● **Instructions for the task**
In your copy, include every line of the records exactly and no picture at all.

[Dataset entries]
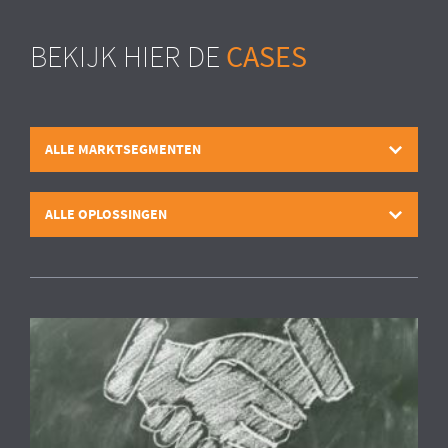
CASES
BEKIJK HIER DE
ALLE MARKTSEGMENTEN
ALLE OPLOSSINGEN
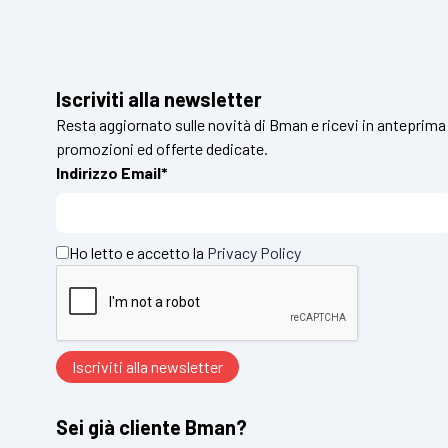
Iscriviti alla newsletter
Resta aggiornato sulle novità di Bman e ricevi in anteprima
promozioni ed offerte dedicate.
Indirizzo Email*
Ho letto e accetto la
Privacy Policy
Sei già cliente Bman?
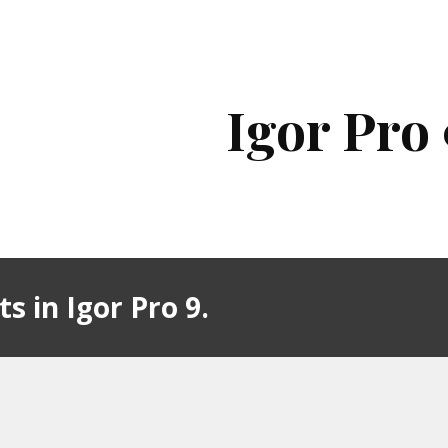
ip to main content
Skip to navigat
Igor Pro 
ts in Igor Pro 9.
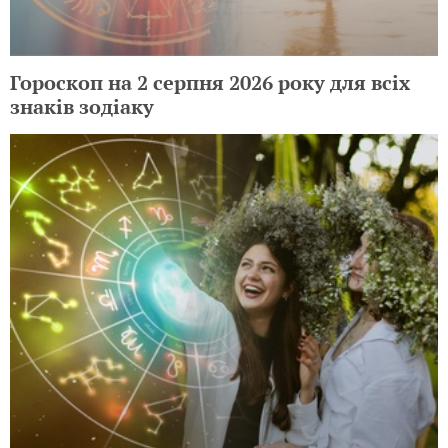
Гороскоп на 2 серпня 2026 року для всіх
знаків зодіаку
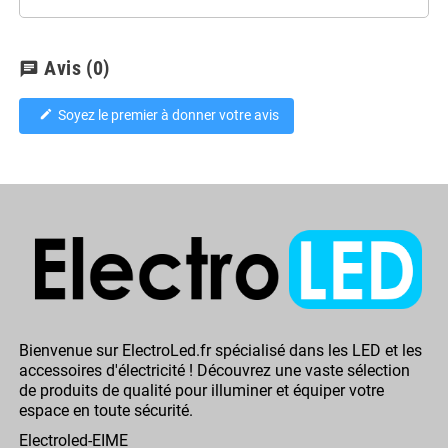
Avis
(0)
chat
Soyez le premier à donner votre avis
edit
Bienvenue sur ElectroLed.fr spécialisé dans les LED et les
accessoires d'électricité ! Découvrez une vaste sélection
de produits de qualité pour illuminer et équiper votre
espace en toute sécurité.
Electroled-EIME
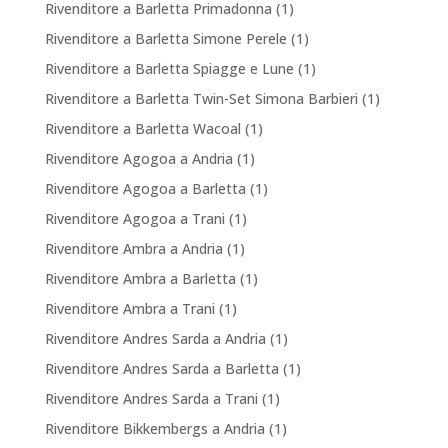
Rivenditore a Barletta Primadonna
(1)
Rivenditore a Barletta Simone Perele
(1)
Rivenditore a Barletta Spiagge e Lune
(1)
Rivenditore a Barletta Twin-Set Simona Barbieri
(1)
Rivenditore a Barletta Wacoal
(1)
Rivenditore Agogoa a Andria
(1)
Rivenditore Agogoa a Barletta
(1)
Rivenditore Agogoa a Trani
(1)
Rivenditore Ambra a Andria
(1)
Rivenditore Ambra a Barletta
(1)
Rivenditore Ambra a Trani
(1)
Rivenditore Andres Sarda a Andria
(1)
Rivenditore Andres Sarda a Barletta
(1)
Rivenditore Andres Sarda a Trani
(1)
Rivenditore Bikkembergs a Andria
(1)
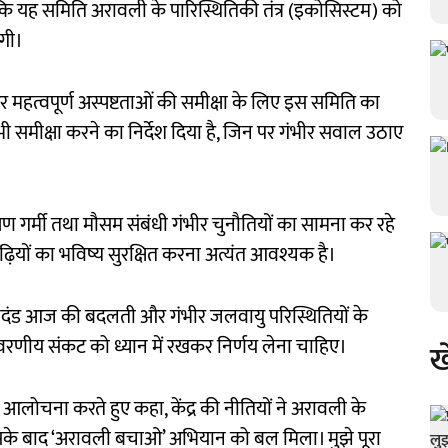
 कि यह समिति अरावली के पारिस्थितिकी तंत्र (इकोसिस्टम) को
ेगी।
्दों और महत्वपूर्ण अस्पष्टताओं की समीक्षा के लिए इस समिति का
 समीक्षा करने का निर्देश दिया है, जिन पर गंभीर सवाल उठाए
गर्मी तथा मौसम संबंधी गंभीर चुनौतियों का सामना कर रहे
ीढ़ियों का भविष्य सुरक्षित करना अत्यंत आवश्यक है।
दंड आज की बदलती और गंभीर जलवायु परिस्थितियों के
्यावरणीय संकट को ध्यान में रखकर निर्णय लेना चाहिए।
ख
ं की आलोचना करते हुए कहा, केंद्र की नीतियों ने अरावली के
इसके बाद ‘अरावली बचाओ’ अभियान को बल मिला। मुझे पूरा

● **Written answer**
CASES
BEKIJK HIER DE
ALLE MARKTSEGMENTEN
ALLE OPLOSSINGEN
Iscriviti alla newsletter
Resta aggiornato sulle novità di Bman e ricevi in anteprima
promozioni ed offerte dedicate.
Indirizzo Email*
Ho letto e accetto la
Privacy Policy
Sei già cliente Bman?
ip to main content
Skip to navigat
Igor Pro 
ts in Igor Pro 9.
Гороскоп на 2 серпня 2026 року для всіх
знаків зодіаку
Avis
(0)
chat
Soyez le premier à donner votre avis
edit
Bienvenue sur ElectroLed.fr spécialisé dans les LED et les
accessoires d'électricité ! Découvrez une vaste sélection
de produits de qualité pour illuminer et équiper votre
espace en toute sécurité.
Electroled-EIME
Rivenditore a Barletta Primadonna
(1)
Rivenditore a Barletta Simone Perele
(1)
Rivenditore a Barletta Spiagge e Lune
(1)
Rivenditore a Barletta Twin-Set Simona Barbieri
(1)
Rivenditore a Barletta Wacoal
(1)
Rivenditore Agogoa a Andria
(1)
Rivenditore Agogoa a Barletta
(1)
Rivenditore Agogoa a Trani
(1)
Rivenditore Ambra a Andria
(1)
Rivenditore Ambra a Barletta
(1)
Rivenditore Ambra a Trani
(1)
Rivenditore Andres Sarda a Andria
(1)
Rivenditore Andres Sarda a Barletta
(1)
Rivenditore Andres Sarda a Trani
(1)
Rivenditore Bikkembergs a Andria
(1)
 कि यह समिति अरावली के पारिस्थितिकी तंत्र (इकोसिस्टम) को
ेगी।
्दों और महत्वपूर्ण अस्पष्टताओं की समीक्षा के लिए इस समिति का
 समीक्षा करने का निर्देश दिया है, जिन पर गंभीर सवाल उठाए
गर्मी तथा मौसम संबंधी गंभीर चुनौतियों का सामना कर रहे
ीढ़ियों का भविष्य सुरक्षित करना अत्यंत आवश्यक है।
दंड आज की बदलती और गंभीर जलवायु परिस्थितियों के
्यावरणीय संकट को ध्यान में रखकर निर्णय लेना चाहिए।
ख
ं की आलोचना करते हुए कहा, केंद्र की नीतियों ने अरावली के
इसके बाद ‘अरावली बचाओ’ अभियान को बल मिला। मुझे पूरा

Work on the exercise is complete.